■ **What the task requires**:
Exactly as written, retype the listing below, omitting the pictures.

■ **Dataset excerpts**:
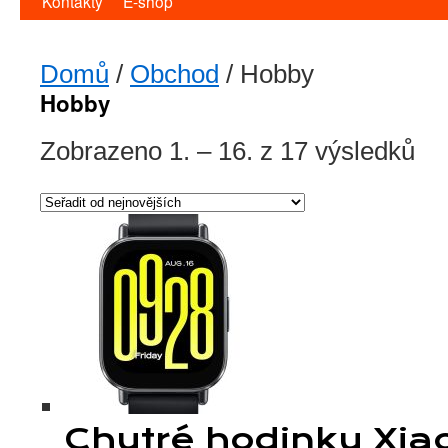
Kontakty
E-shop
Domů
/
Obchod
/ Hobby
Hobby
Zobrazeno 1. – 16. z 17 výsledků
Seř
od
nejn
Chytré hodinky Xia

■ **Answer box**:
Kontakty
E-shop
Domů
/
Obchod
/ Hobby
Hobby
Zobrazeno 1. – 16. z 17 výsledků
Seř
od
nejn
Chytré hodinky Xia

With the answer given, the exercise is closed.